Ce texte est dangereux parce qu'il ouvre la voie à l'enfermement comme principe de gestion des personnes migrantes. Il prévoit que la durée de rétention pourrait aller jusqu'à dix-huit mois. On envisage d'enfermer l'étranger en situation irrégulière en attendant de voir ce qu'on fait. C'est-à-dire en attendant de savoir si l'étranger fait ou fera l'objet d'une décision de refus de séjour, on l'enferme et on le prive de liberté. On ne comprend pas comment tous les groupes représentés à la commission
des libertés civiles du Parlement européen - y compris ceux de gauche - ont pu approuver ce document. Le vote du Parlement a été repoussé à plusieurs reprises, mais il pourrait intervenir fin janvier. L'argumentation de certains parlementaires consiste à dire que ce texte est susceptible d'améliorer les conditions de rétention dans certains pays, comme la Grèce, Malte ou Chypre.

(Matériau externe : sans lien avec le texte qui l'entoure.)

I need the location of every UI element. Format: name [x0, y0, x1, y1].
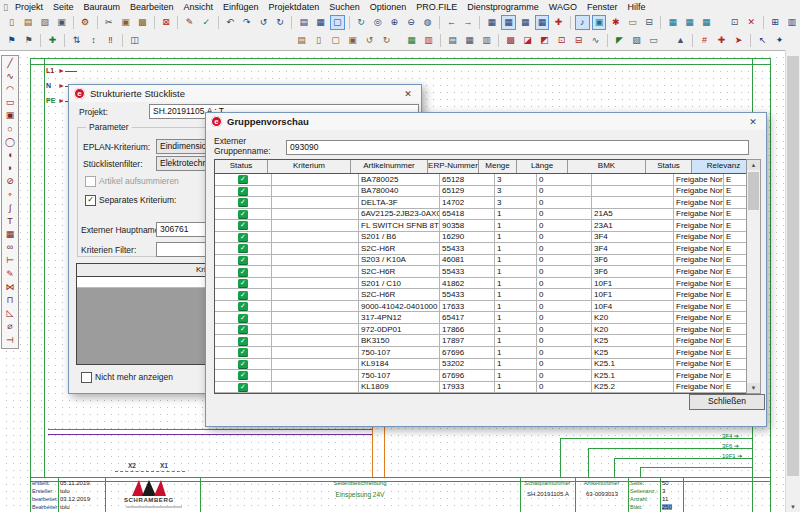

Assiste-t-on par là à une internationalisation des politiques de contrôle et de répression de l'immigration ?


De plus en plus de mesures sont prises au niveau européen. Nicolas Sarkozy et Brice Hortefeux ont annoncé qu'ils allaient proposer, au second semestre 2008, un pacte européen sur l'immigration. Ils envisageraient notamment l'interdiction de procéder à des régularisations massives. Ceci dit, malgré la démesure de la politique répressive en France, les textes et les pratiques sont dans certains pays européens beaucoup plus dégradés qu'en France.


Dans votre rapport 2006 - remis cet automne - vous n'hésitez pas à dire que « certains centres ont été transformés en de véritables camps »...


C'est un mot qui est tabou en France, mais à l'étranger tout le monde parle de camps. Le mot camp est tabou pour les mêmes raisons que le mot rafles. La rétention, c'est quoi ? Théoriquement, c'est priver quelqu'un de liberté le temps strictement nécessaire au renvoi. Le camp institue la privation de liberté comme mode de gestion des personnes migrantes. C'est une forme d'industrialisation de l'éloignement. A cet égard, la construction de centres de grande ampleur, comme celui prévu à Roissy, de plus de 200 places, est très inquiétante. C'est une mécanique froide qui n'est pas là pour apprécier les situations personnelles, mais pour atteindre des résultats chiffrés, des quotas d'expulsion.


A Rivesaltes, le centre de rétention s'est d'ailleurs bâti à quinze kilomètres de toute agglomération, à l'endroit précis du camp du même nom, où les juifs et les républicains espagnols avaient été enfermés. Cette construction date de1984, sous la gauche...


Le symbole est tragique. C'est comme s'il n'y avait aucune conscience de l'histoire.